Every record needs to be repeated exactly; its pictures do not.

■ Dataset entries:
BEGIN

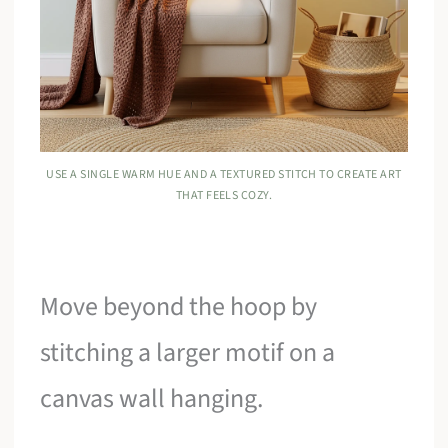
USE A SINGLE WARM HUE AND A TEXTURED STITCH TO CREATE ART
THAT FEELS COZY.
Move beyond the hoop by
stitching a larger motif on a
canvas wall hanging.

END

■ Answer section:
USE A SINGLE WARM HUE AND A TEXTURED STITCH TO CREATE ART
THAT FEELS COZY.
Move beyond the hoop by
stitching a larger motif on a
canvas wall hanging.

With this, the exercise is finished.